It has been about a month since the last earnings report for Dish Network (DISH - Free Report) . Shares have lost about 0.5% in that time frame, outperforming the S&P 500.
Will the recent negative trend continue leading up to its next earnings release, or is Dish due for a breakout? Before we dive into how investors and analysts have reacted as of late, let's take a quick look at the most recent earnings report in order to get a better handle on the important catalysts.
DISH Network Q3 Results Hurt By Subscriber Loss, Lower ARPU
DISH Network reported third-quarter 2018 earnings of 82 cents per share that comfortably surpassed the Zacks Consensus Estimate of 67 cents. The figure jumped 43.9% from the year-ago quarter.
However, revenues slumped 5.3% year over year to $3.395 billion. The figure beat the Zacks Consensus Estimate of $3.391 billion.
The decline was primarily attributed to lower subscriber base and the decrease in Pay-TV average revenue per user (ARPU). Pay-TV ARPU was $86.29, better than $85.54 reported in the previous quarter but lower than $87.23 in the year-ago quarter.
Pay-TV Subscriber Loss Continues
DISH exited the reported quarter with 10.286 million DISH TV subscribers and 2.370 million Sling TV subscribers.

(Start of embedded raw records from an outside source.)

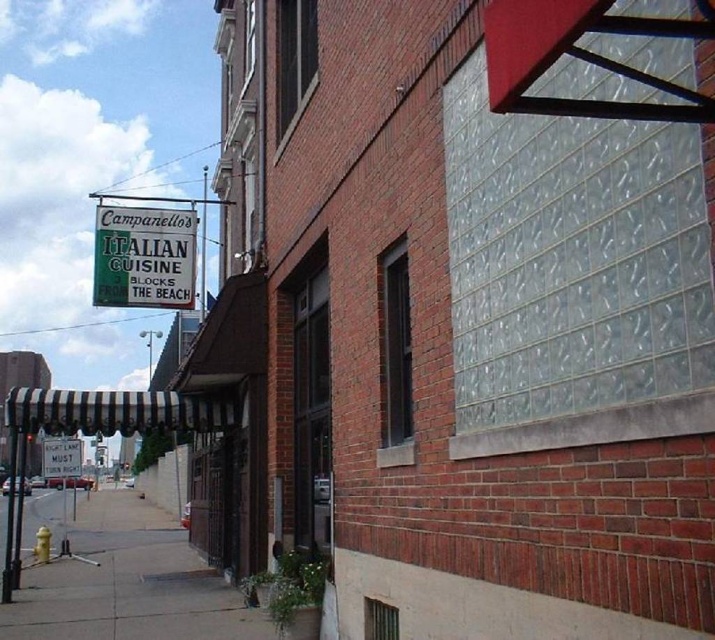 Looking at this image, you are a delivery person standing on the gray concrete sidewalk at lower left and need to find the white plastic sign at lower left. Which direction should you move to locate it?

The gray concrete sidewalk at lower left is positioned on the right side of white plastic sign at lower left, so you should move to your left to locate the white plastic sign at lower left.

You are a delivery person who needs to place a heavy box on the gray concrete sidewalk at lower left. However, there is a green paper sign at upper left above it. Can you safely place the box there without the sign getting damaged?

The gray concrete sidewalk at lower left is positioned under the green paper sign at upper left. Since the sign is above the sidewalk, placing the box there should be safe as the sign is elevated and won not be damaged by the box. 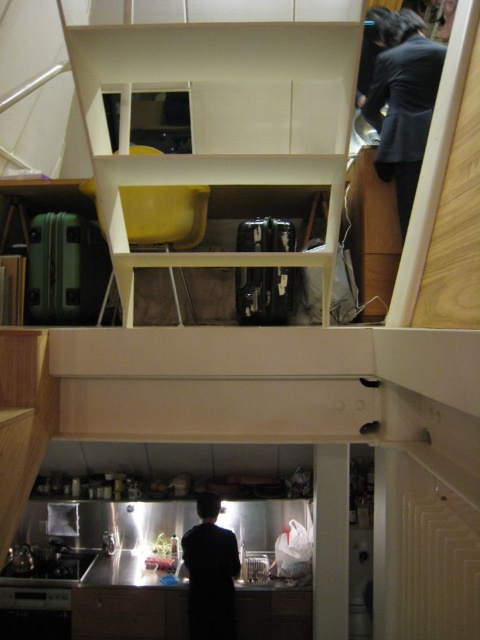 You are a delivery person who needs to place a 3.0 meter long package in this kitchen. The package must be placed between the dark blue suit at upper right and the dark matte shirt at lower center. Is there enough space for the package to fit between them?

The distance between the dark blue suit at upper right and the dark matte shirt at lower center is 2.56 meters. Since the package is 3.0 meters long, it is longer than the available space. Therefore, the package cannot fit between them.

You are a delivery person who needs to place a small package on the countertop in the kitchen. The package must be placed at point (211, 572). However, there is an object already at that location. What is the object blocking the placement of the package?

The dark matte shirt at lower center is located at point (211, 572), so it is blocking the placement of the package. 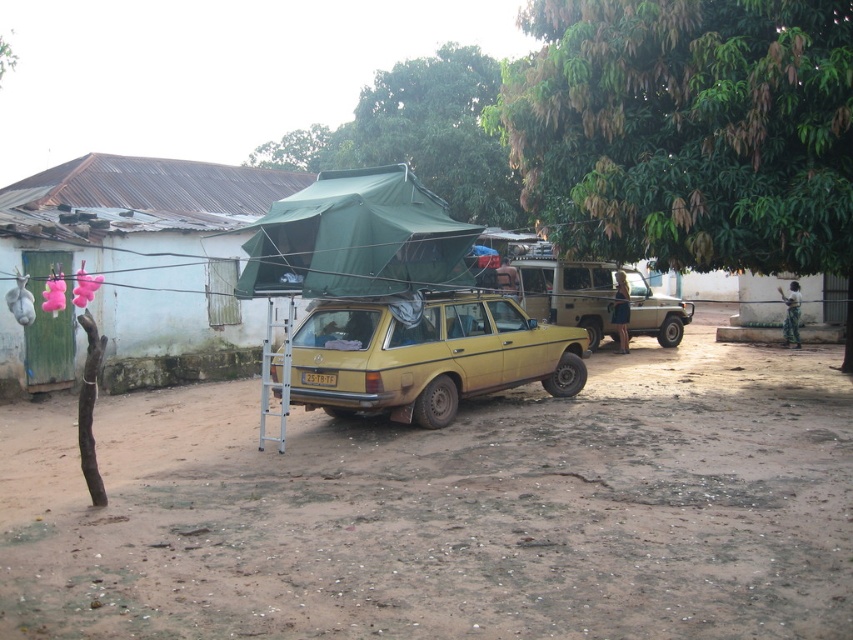 Question: Which object is the closest to the white painted wood hut at left?

Choices:
 (A) green fabric tent at upper center
 (B) dull brown dirt at center
 (C) tan matte jeep at center

Answer: (B)

Question: Considering the real-world distances, which object is closest to the yellow plastic license plate at center?

Choices:
 (A) tan matte jeep at center
 (B) green leafy tree at upper right
 (C) yellow matte station wagon at center

Answer: (C)

Question: Which of the following is the farthest from the observer?

Choices:
 (A) (120, 385)
 (B) (398, 189)
 (C) (701, 134)

Answer: (A)

Question: Can you confirm if green fabric tent at upper center is positioned to the left of yellow plastic license plate at center?

Choices:
 (A) no
 (B) yes

Answer: (B)

Question: Does green fabric tent at upper center appear on the left side of tan matte jeep at center?

Choices:
 (A) no
 (B) yes

Answer: (B)

Question: Can you confirm if green leafy tree at upper right is positioned to the left of yellow matte station wagon at center?

Choices:
 (A) yes
 (B) no

Answer: (B) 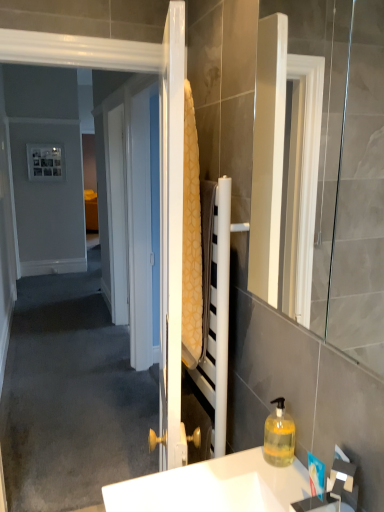 Question: Should I look upward or downward to see yellow textured towel at center?

Choices:
 (A) up
 (B) down

Answer: (A)

Question: Is white glossy mirror at right taller than translucent yellow liquid at lower right?

Choices:
 (A) no
 (B) yes

Answer: (B)

Question: From the image's perspective, is white glossy mirror at right below translucent yellow liquid at lower right?

Choices:
 (A) no
 (B) yes

Answer: (A)

Question: Could translucent yellow liquid at lower right be considered to be inside white glossy mirror at right?

Choices:
 (A) no
 (B) yes

Answer: (A)

Question: Is the surface of white glossy mirror at right in direct contact with translucent yellow liquid at lower right?

Choices:
 (A) no
 (B) yes

Answer: (A)

Question: Considering the relative sizes of white glossy mirror at right and translucent yellow liquid at lower right in the image provided, is white glossy mirror at right smaller than translucent yellow liquid at lower right?

Choices:
 (A) no
 (B) yes

Answer: (A)

Question: Is white glossy mirror at right turned away from translucent yellow liquid at lower right?

Choices:
 (A) yes
 (B) no

Answer: (B)

Question: From the image's perspective, is yellow textured towel at center below translucent yellow liquid at lower right?

Choices:
 (A) yes
 (B) no

Answer: (B)

Question: Is yellow textured towel at center facing away from translucent yellow liquid at lower right?

Choices:
 (A) yes
 (B) no

Answer: (B)

Question: Is yellow textured towel at center bigger than translucent yellow liquid at lower right?

Choices:
 (A) no
 (B) yes

Answer: (B)

Question: Does yellow textured towel at center have a smaller size compared to translucent yellow liquid at lower right?

Choices:
 (A) no
 (B) yes

Answer: (A)

Question: Is the depth of yellow textured towel at center greater than that of translucent yellow liquid at lower right?

Choices:
 (A) no
 (B) yes

Answer: (A)

Question: Does yellow textured towel at center have a lesser width compared to translucent yellow liquid at lower right?

Choices:
 (A) no
 (B) yes

Answer: (B)

Question: From a real-world perspective, is translucent yellow liquid at lower right located beneath white glossy mirror at right?

Choices:
 (A) no
 (B) yes

Answer: (B) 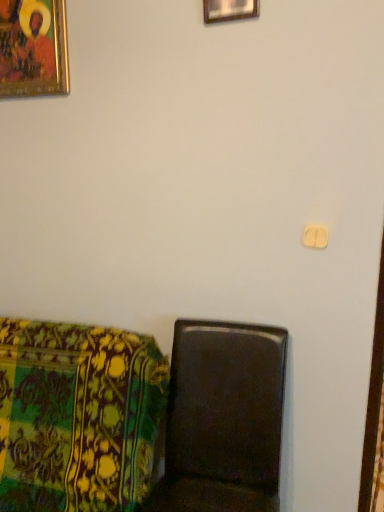 Question: Does matte brown chair at lower left, the second furniture when ordered from left to right, turn towards gold-framed painting at upper left, which appears as the first picture frame when viewed from the left?

Choices:
 (A) yes
 (B) no

Answer: (B)

Question: Considering the relative sizes of matte brown chair at lower left, the second furniture when ordered from left to right, and gold-framed painting at upper left, the second picture frame viewed from the front, in the image provided, is matte brown chair at lower left, the second furniture when ordered from left to right, taller than gold-framed painting at upper left, the second picture frame viewed from the front,?

Choices:
 (A) no
 (B) yes

Answer: (B)

Question: From a real-world perspective, is matte brown chair at lower left, the second furniture when ordered from left to right, below gold-framed painting at upper left, which is the second picture frame from right to left?

Choices:
 (A) no
 (B) yes

Answer: (B)

Question: Does matte brown chair at lower left, marked as the first furniture in a right-to-left arrangement, have a smaller size compared to gold-framed painting at upper left, the first picture frame when ordered from back to front?

Choices:
 (A) no
 (B) yes

Answer: (A)

Question: Considering the relative sizes of matte brown chair at lower left, marked as the first furniture in a right-to-left arrangement, and gold-framed painting at upper left, the first picture frame when ordered from back to front, in the image provided, is matte brown chair at lower left, marked as the first furniture in a right-to-left arrangement, bigger than gold-framed painting at upper left, the first picture frame when ordered from back to front,?

Choices:
 (A) yes
 (B) no

Answer: (A)

Question: Considering the positions of point (210, 15) and point (33, 500), is point (210, 15) closer or farther from the camera than point (33, 500)?

Choices:
 (A) closer
 (B) farther

Answer: (A)

Question: In terms of height, does wooden picture frame at upper center, the first picture frame viewed from the right, look taller or shorter compared to floral fabric cushion at lower left, which is the first furniture in left-to-right order?

Choices:
 (A) short
 (B) tall

Answer: (A)

Question: From a real-world perspective, is wooden picture frame at upper center, the first picture frame viewed from the right, physically located above or below floral fabric cushion at lower left, the second furniture from the right?

Choices:
 (A) above
 (B) below

Answer: (A)

Question: Looking at their shapes, would you say wooden picture frame at upper center, the 2th picture frame viewed from the back, is wider or thinner than floral fabric cushion at lower left, the second furniture from the right?

Choices:
 (A) wide
 (B) thin

Answer: (B)

Question: In terms of size, does matte brown chair at lower left, marked as the first furniture in a right-to-left arrangement, appear bigger or smaller than gold-framed painting at upper left, which appears as the first picture frame when viewed from the left?

Choices:
 (A) small
 (B) big

Answer: (B)

Question: Is matte brown chair at lower left, the second furniture when ordered from left to right, inside or outside of gold-framed painting at upper left, the first picture frame when ordered from back to front?

Choices:
 (A) outside
 (B) inside

Answer: (A)

Question: Considering the positions of matte brown chair at lower left, the second furniture when ordered from left to right, and gold-framed painting at upper left, the first picture frame when ordered from back to front, in the image, is matte brown chair at lower left, the second furniture when ordered from left to right, taller or shorter than gold-framed painting at upper left, the first picture frame when ordered from back to front,?

Choices:
 (A) short
 (B) tall

Answer: (B)

Question: Considering their positions, is matte brown chair at lower left, the second furniture when ordered from left to right, located in front of or behind gold-framed painting at upper left, the first picture frame when ordered from back to front?

Choices:
 (A) behind
 (B) front

Answer: (B)

Question: Choose the correct answer: Is matte brown chair at lower left, the second furniture when ordered from left to right, inside floral fabric cushion at lower left, the second furniture from the right, or outside it?

Choices:
 (A) inside
 (B) outside

Answer: (B)

Question: From a real-world perspective, is matte brown chair at lower left, the second furniture when ordered from left to right, positioned above or below floral fabric cushion at lower left, the second furniture from the right?

Choices:
 (A) above
 (B) below

Answer: (A) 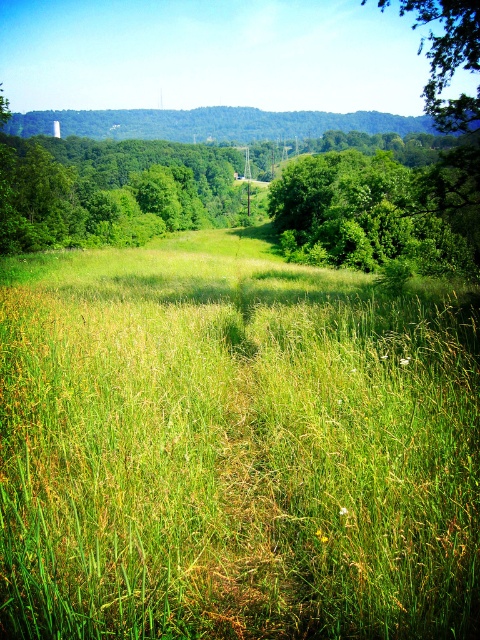 Does green grassy field at center appear on the right side of green leafy tree at center?

Incorrect, green grassy field at center is not on the right side of green leafy tree at center.

Which is in front, point (317, 484) or point (420, 264)?

Point (317, 484)

Where is `green grassy field at center`? This screenshot has width=480, height=640. green grassy field at center is located at coordinates (233, 449). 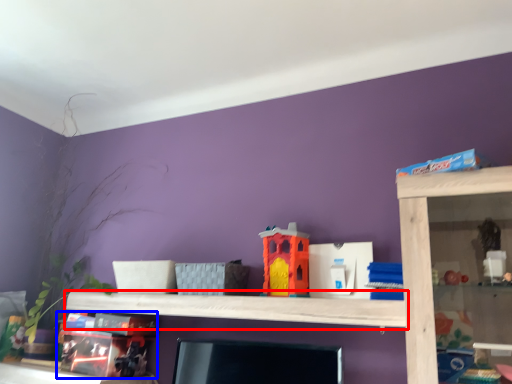 Question: Which of the following is the farthest to the observer, shelf (highlighted by a red box) or toy (highlighted by a blue box)?

Choices:
 (A) shelf
 (B) toy

Answer: (B) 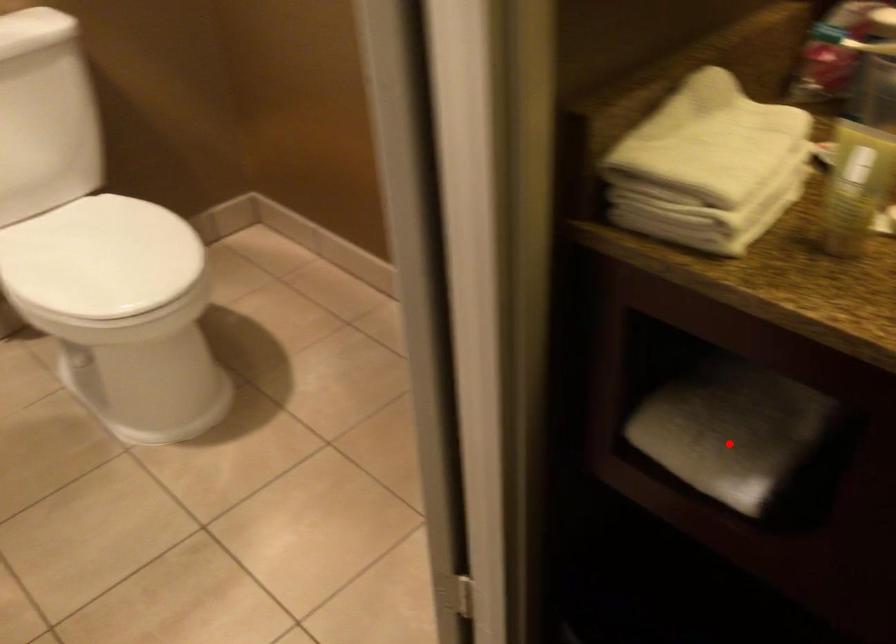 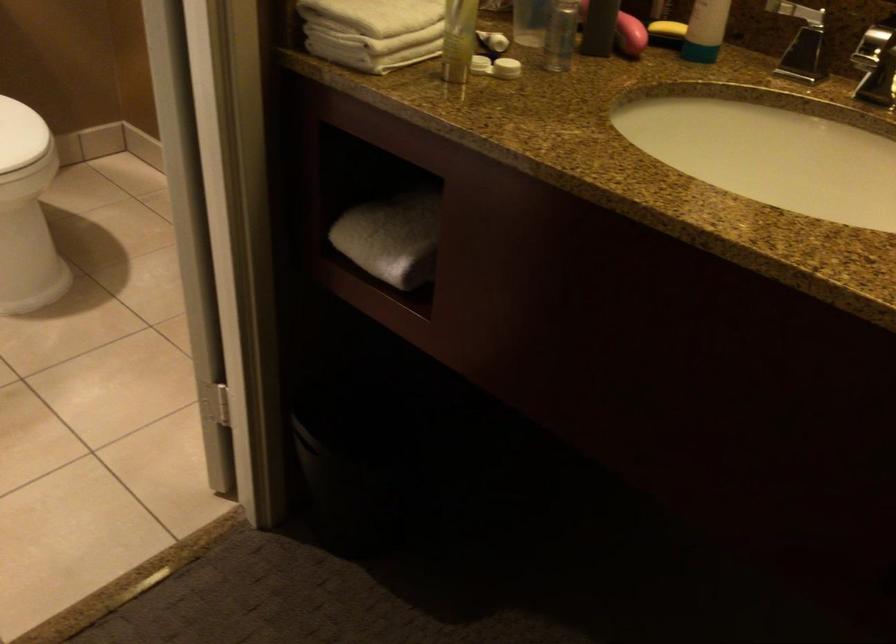 Where in the second image is the point corresponding to the highlighted location from the first image?

(392, 238)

Total Pay-TV subscribers were 12.656 million in the United States, down from 12.997 million in the previous quarter and 13.203 million a year ago.
Net Pay-TV subscribers declined approximately 341K. The number was much higher than 151K subscribers lost in the previous quarter. The company had added 16K subscribers in the year-ago quarter.
Moreover, the company lost 367K net DISH TV subscribers in the quarter. The number was higher than 192K subscribers lost in the previous quarter and 220K in the year-ago quarter.
Sling TV subscribers increased 26K. However, the number is much lower than 41K added in the previous quarter. The company attributed the slowdown in subscriber addition to intensifying competition from the likes of Netflix, Hulu, HBO, Amazon and other digital media providers.
DISH TV's average monthly subscriber churn rate was 2.11%, worse than 1.46% reported in the previous quarter and 1.82% in the year-ago quarter. Churn rate was negatively impacted by Univision’s removal of certain of its channels from the company’s programming line-up.
Subscriber-related revenues (98.7% of revenues) declined 5.7% from the year-ago quarter to $3.349 billion.
Pay-TV video and related revenues fell 4.9% to $3.288 billion. Broadband revenues plunged 33.9% year over year to $60.6 million.
Equipment sales and other revenues surged 41.3% to $45.8 million.
The United States contributed 99.6% of revenues, declining 5.4% year over year to $3.380 billion. Canada and Mexico contributed the rest of the revenues, surging 25.2% from the year-ago quarter to $14.7 million.
In the third quarter, subscriber-related expenses declined 5.1% year over year to $2.123 billion. However, as percentage of revenues, subscriber-related expenses increased 10 basis points (bps) on a year-over-year basis to 62.6%.
Total subscriber acquisition costs (SACs) plunged 41.4% from the year-ago quarter to $186.9 million. As percentage of revenues, SACs declined 340 bps to 5.5%. DISH TV SAC was $721 down from $750 reported in the year-ago quarter.
EBITDA increased 9.1% year over year to $742.6 million.
Operating income surged 25.3% year over year to $562.7 million. Operating margin expanded 400 bps to 16.6% in the reported quarter.
How Have Estimates Been Moving Since Then?
It turns out, fresh estimates flatlined during the past month. The consensus estimate has shifted 9.34% due to these changes.
At this time, Dish has a subpar Growth Score of D, however its Momentum Score is doing a lot better with an A. Following the exact same course, the stock was allocated a grade of A on the value side, putting it in the top 20% for this investment strategy.
Overall, the stock has an aggregate VGM Score of B. If you aren't focused on one strategy, this score is the one you should be interested in.
Dish has a Zacks Rank #2 (Buy). We expect an above average return from the stock in the next few months.